Régimes d'écoulement diphasique

Lorsque du gaz et du liquide sont injectés simultanément dans une conduite, l’interface entre les deux fluides peut prendre des formes variées, répertoriées par les scientifiques en configurations ou régime d’écoulements. Ces configurations d’écoulement sont généralement reportées sur des cartes pour des couples de fluides. Sur ces cartes, elles dépendent des variables suivantes : vitesse superficielle du liquide, vitesse superficielle du gaz. Pour une vitesse de gaz et de liquide donnée correspond un régime d’écoulement bien défini sur ces cartes.
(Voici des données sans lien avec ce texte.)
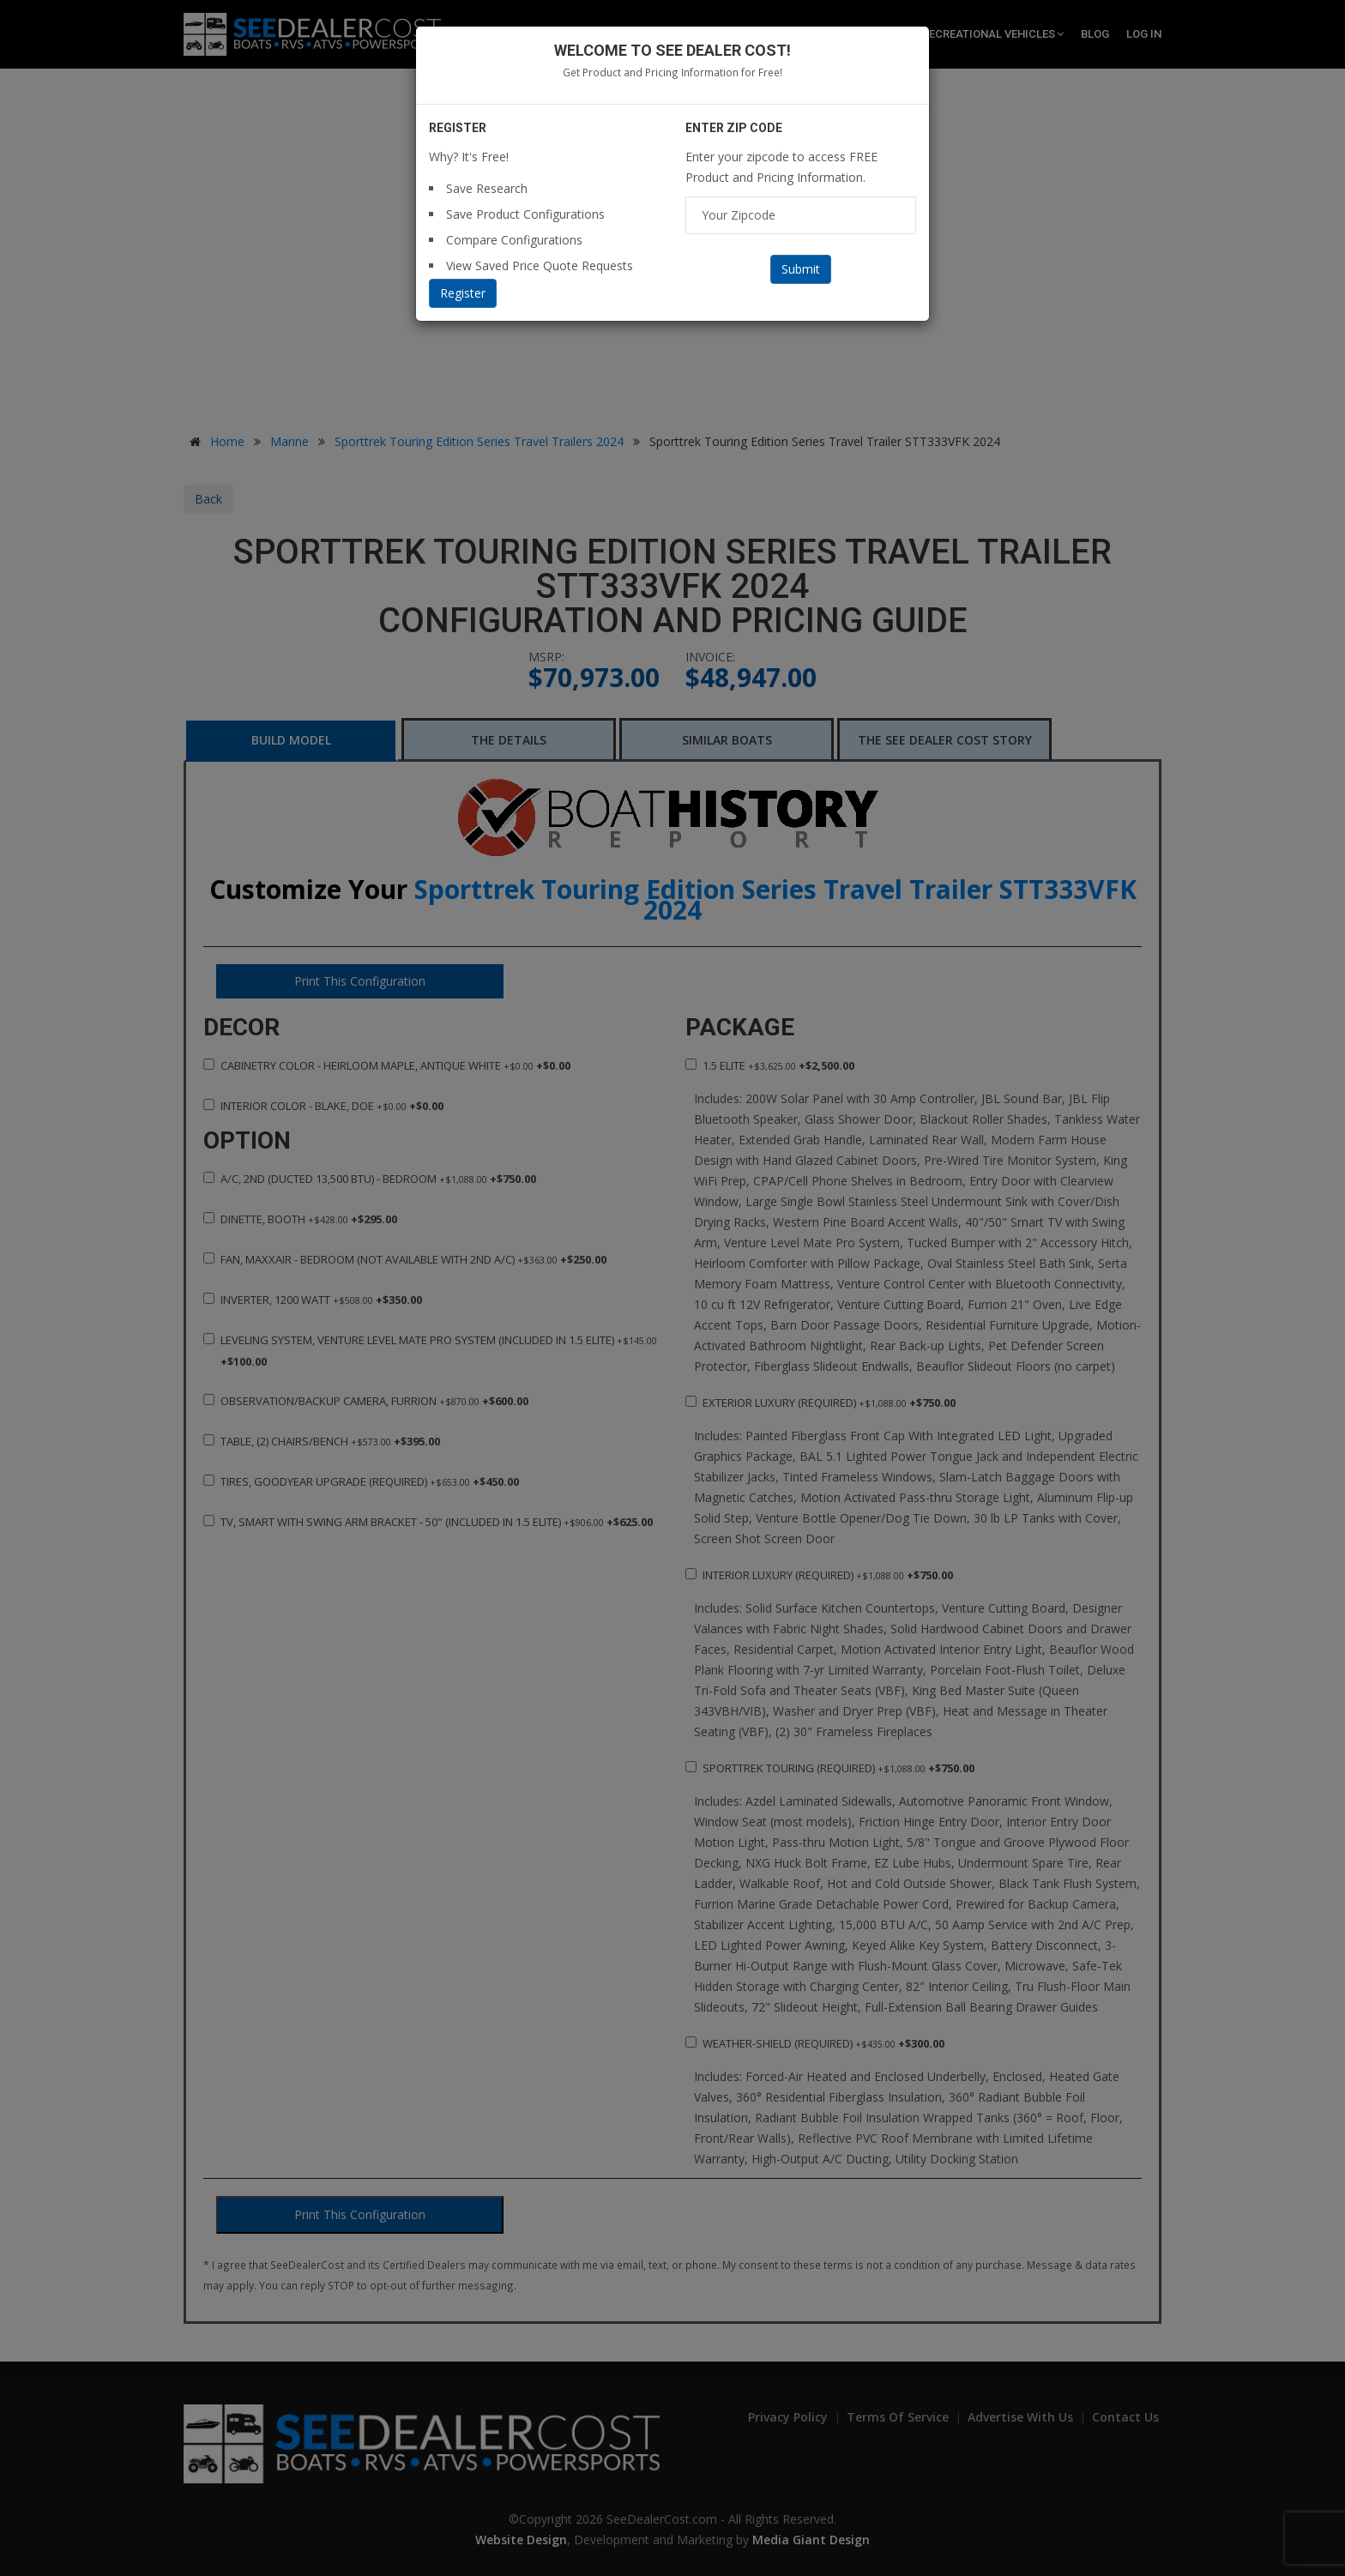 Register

Il existe plusieurs régimes d’écoulements diphasiques de bases, la plupart existant à la fois pour des tubes horizontaux ou verticaux :

Ecoulements à bulles :

Le gaz s’écoule sous forme de petites bulles dispersées au milieu de l’écoulement de liquide. Ces bulles sont plus ou moins sensibles aux forces d’inertie et à la turbulence de l’écoulement selon leur taille et la configuration du tube


Ecoulement stratifié :

Pour une conduite plutôt horizontale, à faible flux de gaz et de liquide, l’interface se présente sous la forme d’une surface séparant les deux phases. Sa morphologie est alors contrôlée par  des forces d’inertie qui tendent à la déformer en créant un champ de vagues et par les forces de gravité et de tension superficielle qui tendent  à la maintenir en place. Un tel écoulement est dit stratifié. C’est un écoulement à phases séparées.


Ecoulement annulaire :

A fort flux de gaz, le régime de phases séparées s’installe sous la forme d’un écoulement annulaire. Les forces d’inertie sont prépondérantes vis-à-vis de la force de gravité. Tout en restant continue, l’interface se courbe et le liquide mouille complètement la paroi, en formant un film annulaire autour d’un noyau de gaz. Cet écoulement appartient aussi aux écoulements à phases séparées.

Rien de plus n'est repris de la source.